The story of each individual’s math education can be represented, in stages, by the sets of numbers which he or she has used as a universe of discourse. A universe of discourse is best thought of, in math terms, as the largest set of numbers being talked about — i.e., the set of numbers from which all solutions to problems and equations must be drawn.
In the beginning, we usually have only the counting numbers or the whole numbers, and if a number isn’t in one of those sets it doesn’t exist. That’s why, for example, a 1st-grader will solemnly assure us that, “5 doesn’t go into 19” and, “You can’t take 5 from 3!”
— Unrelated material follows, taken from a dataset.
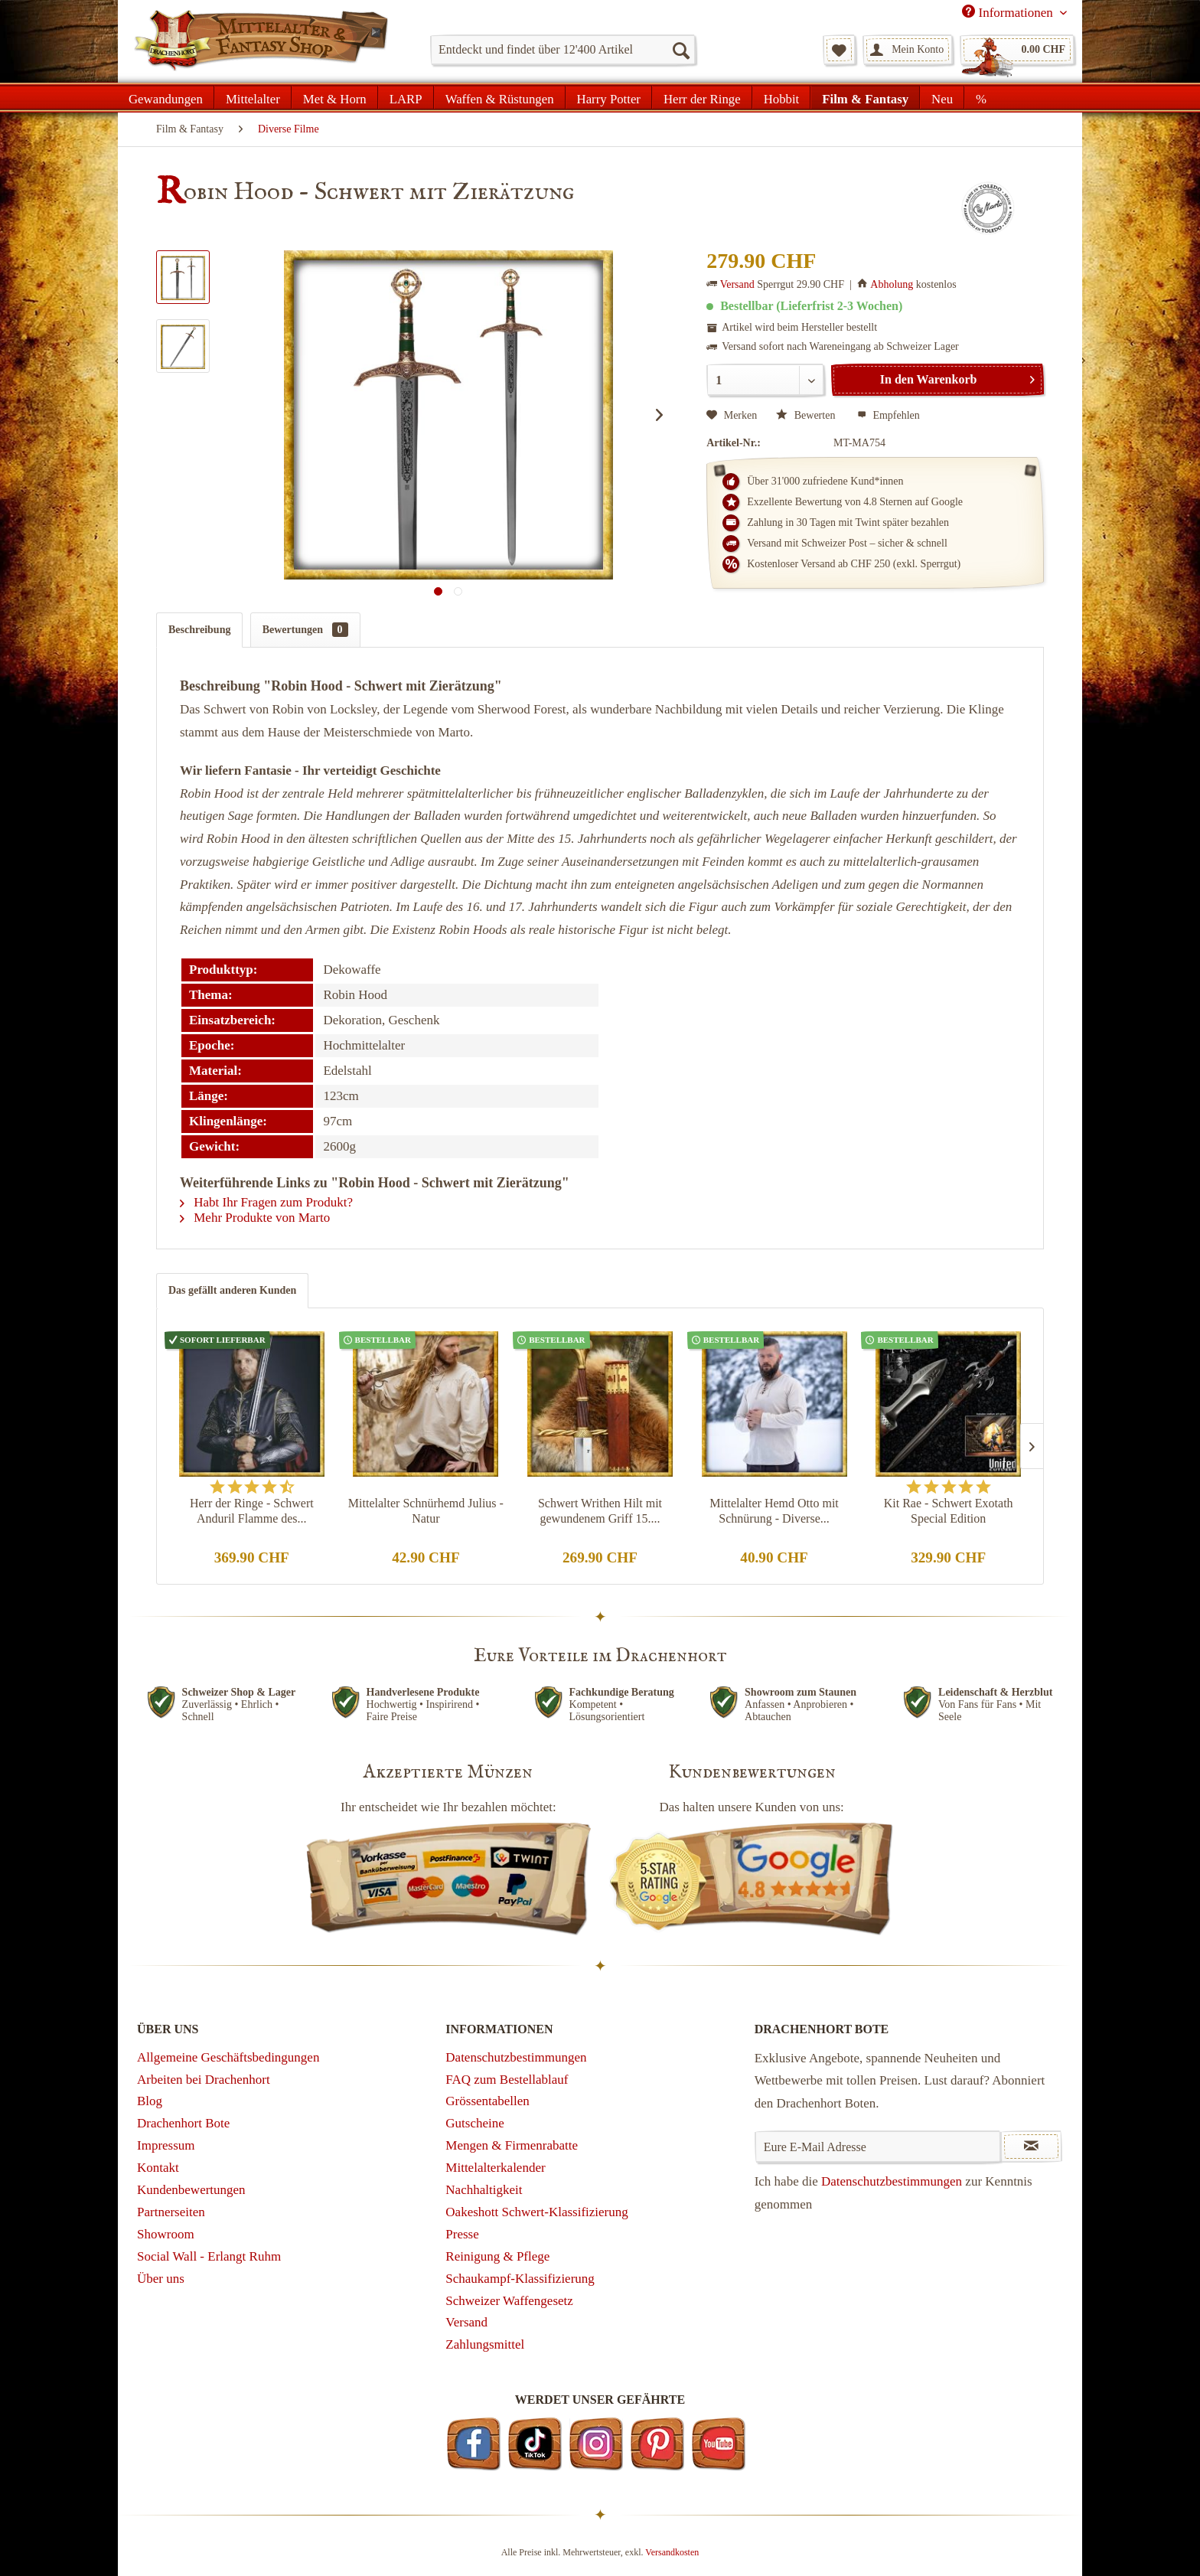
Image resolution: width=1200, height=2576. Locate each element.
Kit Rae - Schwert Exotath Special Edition (948, 1511)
Once the rational numbers, including negative integers, have been revealed, many new problems become solvable. The process continues until the entire set of real numbers is on the table, including the somewhat mysterious irrationals. This is a “map” of the real numbers:
The next, and last, big step is the introduction of the imaginary numbers, when the square root of -1 is defined to be the imaginary unit, i. When the imaginaries are added to the reals, we have the set (or, more properly speaking, the field) of complex numbers. Any number of the form a + bi, where a and b are real numbers, is a complex number. If b happens to be 0, then a + bi is the real number, a. If b is not 0, then a + bi is an imaginary number.
The complete picture looks like this:
Sometimes there is confusion on this last point: Some contend that, for example, 2 + 3i is “complex,” while 3i is not. This is incorrect: 2 + 3i and 3i are imaginary numbers (try finding them on a number line!), but both are complex, because both can be written in the form a + bi.